** EXERCISE PROMPT **
Which lines of the entries below include "AUDI"? List them all.

** EXERCISE MATERIALS **
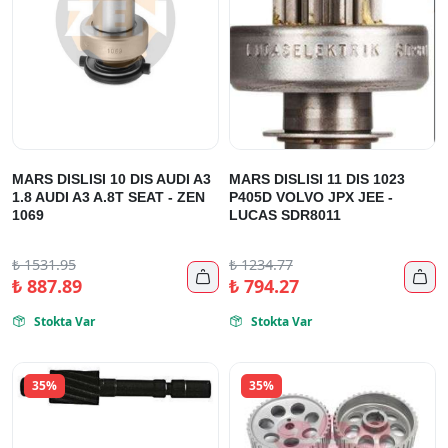
MARS DISLISI 10 DIS AUDI A3
MARS DISLISI 11 DIS 1023
1.8 AUDI A3 A.8T SEAT - ZEN
P405D VOLVO JPX JEE -
1069
LUCAS SDR8011
₺
1531.95
₺
1234.77


₺
887.89
₺
794.27
Stokta Var
Stokta Var


35%
35%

** RESPONSE BELOW **
MARS DISLISI 10 DIS AUDI A3
1.8 AUDI A3 A.8T SEAT - ZEN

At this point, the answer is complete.